Easy fix, but my point(s) is this:
- What I do is very hard. Even harder with a migraine.
- Sometimes the best way to improve your businesses isn’t a feature or marketing or organization. It’s making it so you’re not in pain.
- This stuff is hard and takes time to get right.
- The blue light is evil.
This Isn’t An Article About Migraines
If you suffer from migraines you should talk to a doctor, not me. This article isn’t about blue light filtering. This article is about me slowing down and being kind to myself and imploring you to do the same.
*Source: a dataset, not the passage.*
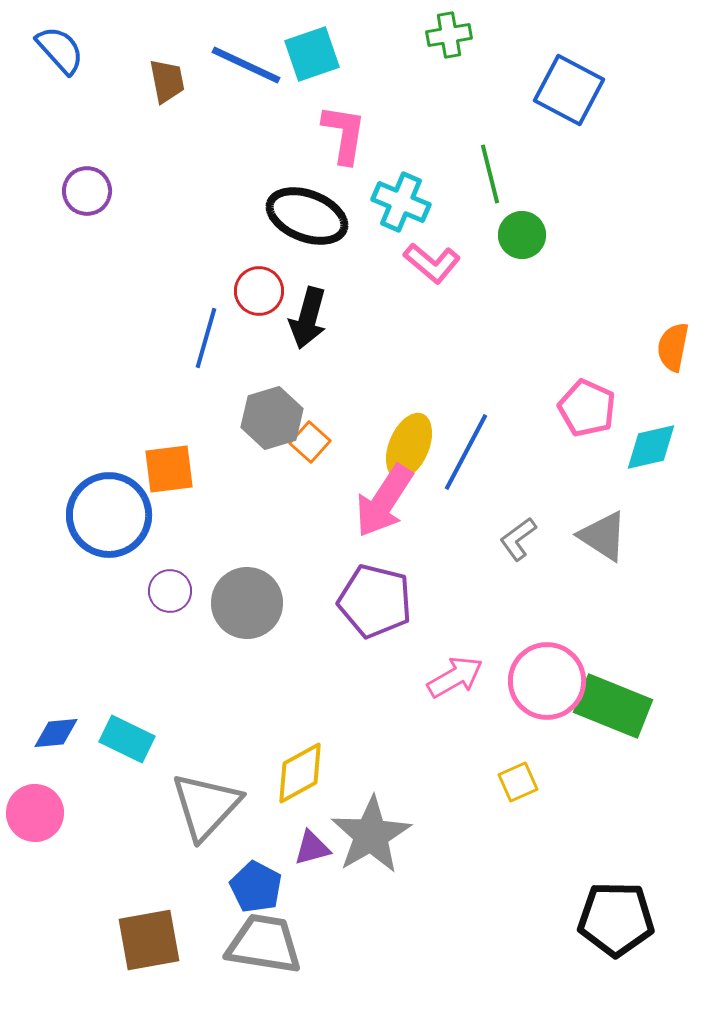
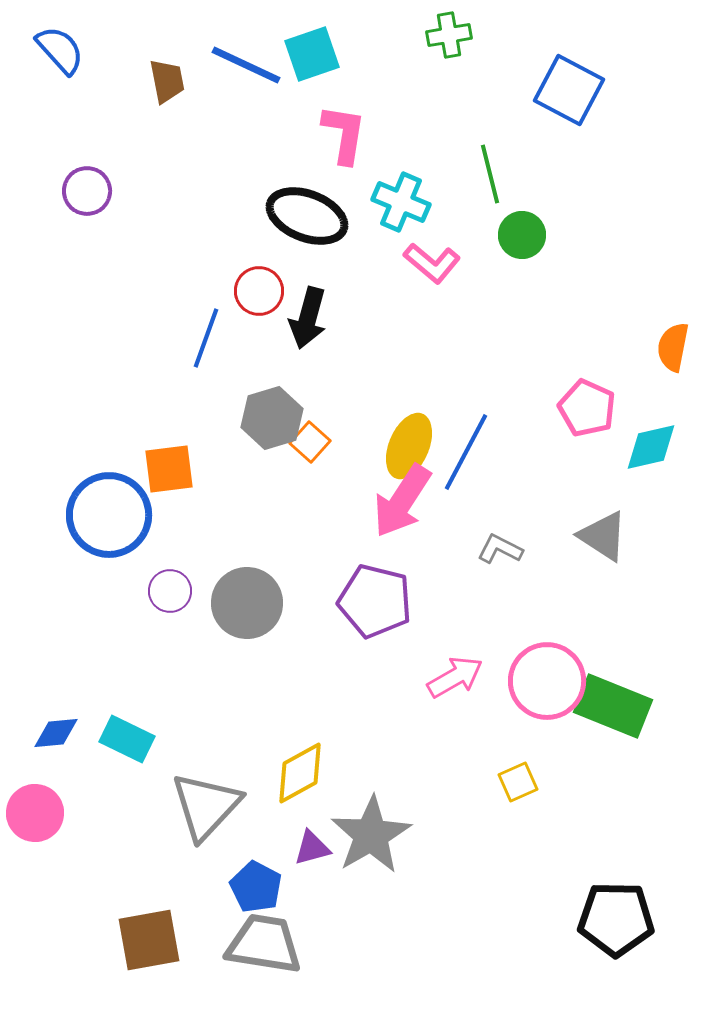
blue line at (206, 338): rotated 4 degrees clockwise
pink arrow at (384, 501): moved 18 px right
gray L-shape at (518, 539): moved 18 px left, 10 px down; rotated 63 degrees clockwise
When someone asks me how I built a business with no money and very little resources in a very crowded market, the best answer I can give is to say I’m the kind of person who gets into something and doesn’t stop. It’s not the healthiest approach, but when done right, I think it can work.
The “always be doing something” approach to life and work can fall into a very easy trap — working for the sake of working, instead of working towards a goal.
For me, what got me passed that trap was realizing that the “do what has the highest ROI” often involves doing something that might now smell like work. For example, watching TV instead of trying to write code when I’m too tired to write good code.
The point of this article, is I’ve turned my life into my work and I’m OK with that. I’m not OK with the fact that I let it get in the way of taking care of myself. Is it wrong that it took realizing that migraines and stress were negatively affecting my work to fix them instead of just fixing them because they are unhealthy?
To be honest, I don’t really care. I had a migraine the other day while using my computer on a plane — air travel is a migraine trigger and I forgot to pull my computer glasses out of my carry on bag before putting it in the overhead bin. Instead of inconveniencing the two people next to me to get from my window seat to the aisle, I powered through and got a migraine. It was the first time in two months since I had a migraine, and I had almost forgotten how bad they were.
I’m not perfect, and one migraine wasn’t the end of the world. The point is I was reminded of the potentially serious possibles downside of my job/ life and the need to take care of myself better.